Background/Purpose: Previous reports showed that both CD4 and CD8 T cells were related to the RA disease activity, such as Th17, follicular helper 2, and activated CD8 T cells. On the other hand, T cells can be divided according to developmental stages, and it is controversial whether T cell proceeds development in RA, partly because aging greatly influences T cell development. Recently, the least developed memory T cell subset, stem cell memory T (Tscm), was found among cells with naive phenotype, therefore, peripheral blood (PB) T cells can be divided into naive (Tn), Tscm, central memory (Tcm), and effector memory (Tem) in CD4, and these plus CD45RA+ effector memory (Temra) in CD8. Although human Tscm were reported in patients with bone marrow transplantation, it has not been studied in autoimmune diseases. The purpose of this study was to elucidate the T cell abnormality among each developmental stages including newly identified Tscm in RA patients.

Methods: PB samples from 56 untreated RA patients and 38 healthy controls (HC), and 14 synovial fluid (SF) samples with paired PB from same RA patients were collected. The proportion of each developmental stage and activating status was determined by flow cytometry. Tn, Tscm, Tcm, Tem, and Temra subset from PB of 6 RA and HC were sorted, and analyzed gene expression by microarray.

Results: PB T cells were greatly influenced by age and individual differences, however, the proportion of developed cells tended to increases in RA. Especially, the proportion of CD4 Tscm was significantly high in RA (p=0.02), and CD8 Tscm also tended to be high.
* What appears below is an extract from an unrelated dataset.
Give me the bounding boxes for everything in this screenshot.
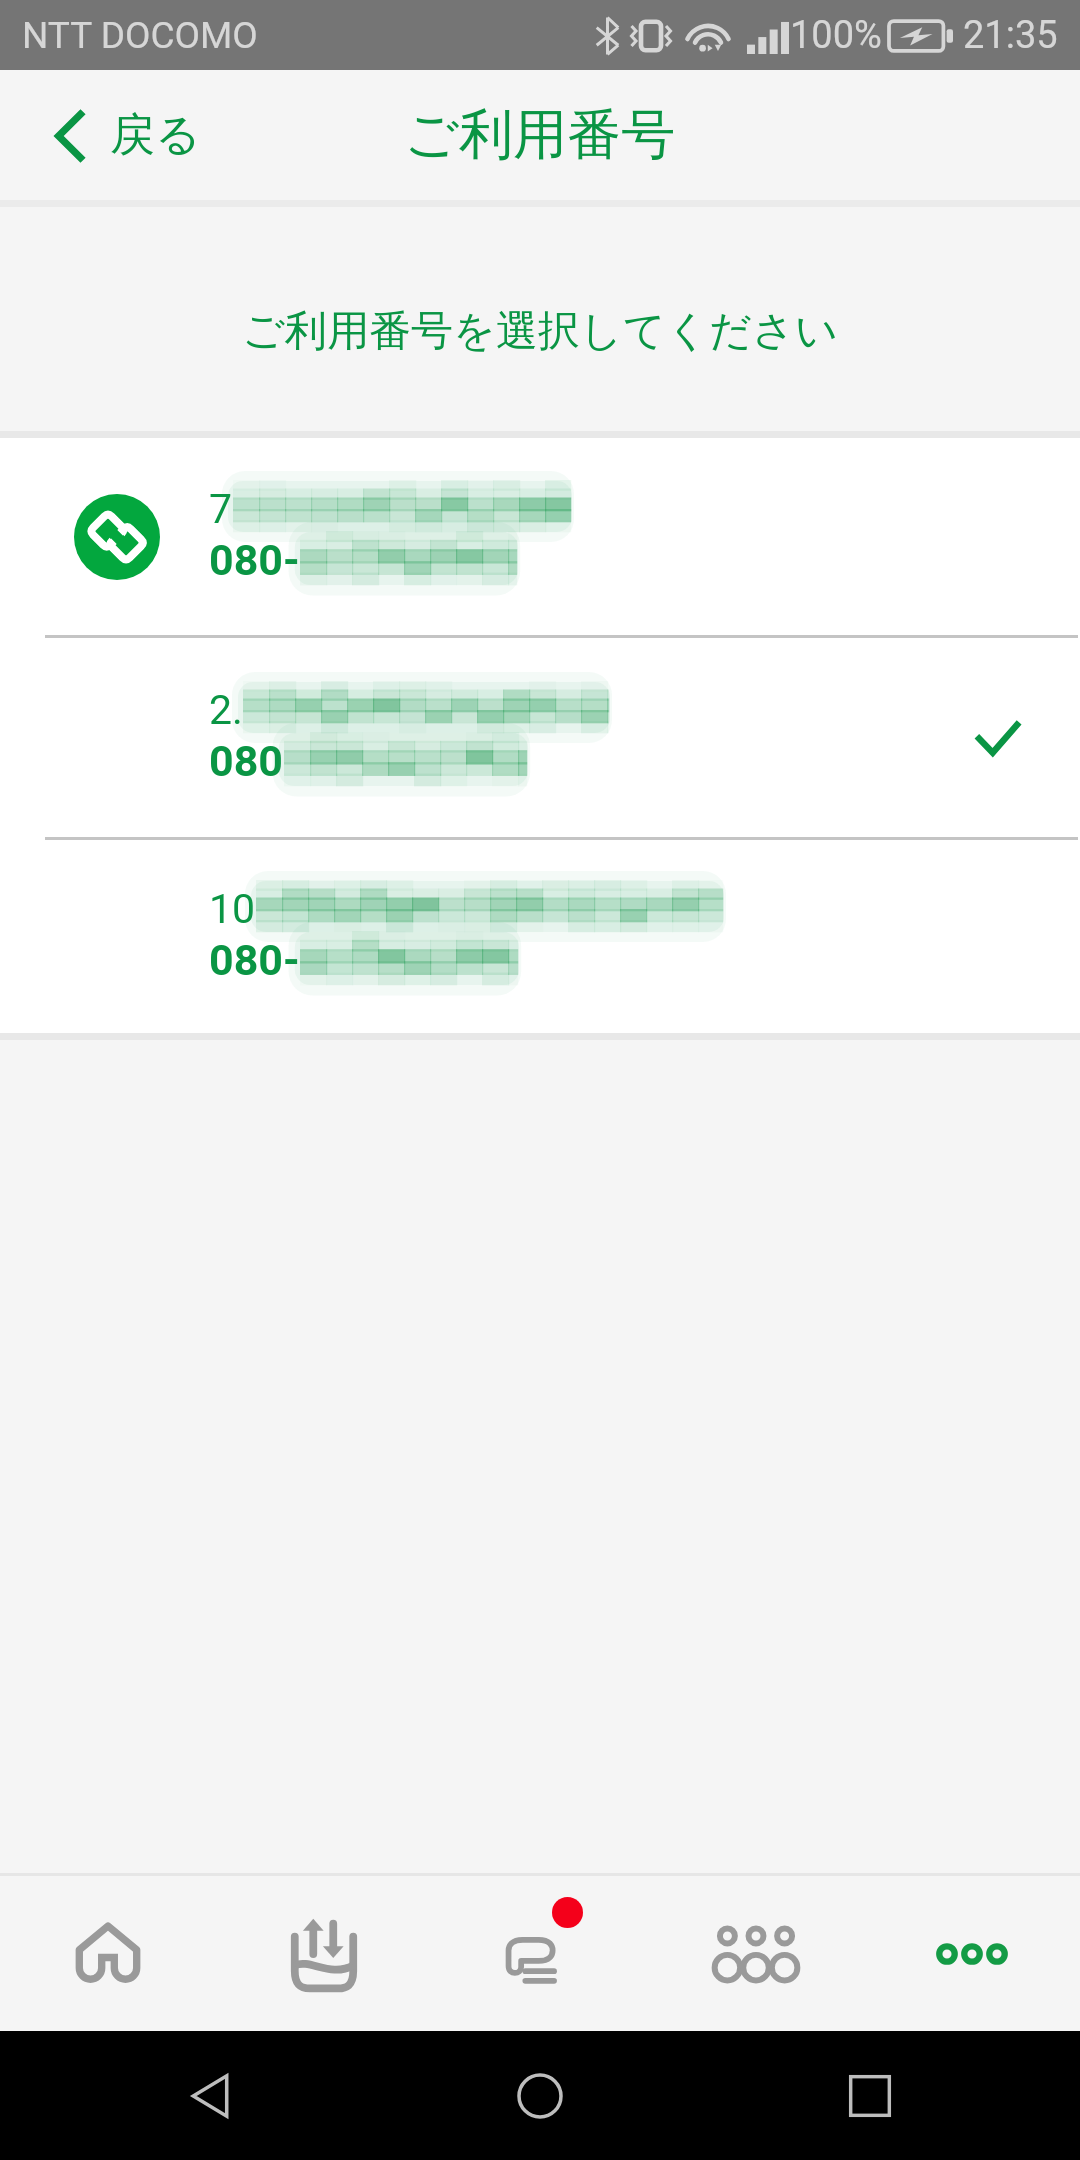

In transcriptome analysis, most of subsets were clustered by developmental stage rather than disease, suggesting that influence of disease was not so big among same developmental stages (Fig 1). Remarkably, CD8 Tem and Temra were apparently different between RA and HC. Pathway/upstream analysis showed that this difference may be derived from cytokines such as VEGF, PDGF, and IL-6. In comparison of T cells in PB and SF, the proportion of developed and activated cells was high in SF (Fig 2). Interestingly, most of CCR7+CD45RO-cells in SF, which had been classified as naive, were actually Tscm. In addition, the proportion of activated CD4 and CD8 Tscm in SF were correlated with RA disease activity.

Conclusion: Although the PB T cell in RA had smaller differences with that of HC than expected, several cytokine signatures were found in CD8 Tem and Temra of RA. In SF, almost all T cells, including cells which has been considered naive, were memory cells. Activating status of Tscm in both CD4 and CD8, correlated with RA disease activity, indicating that these subsets participated in RA pathophysiology.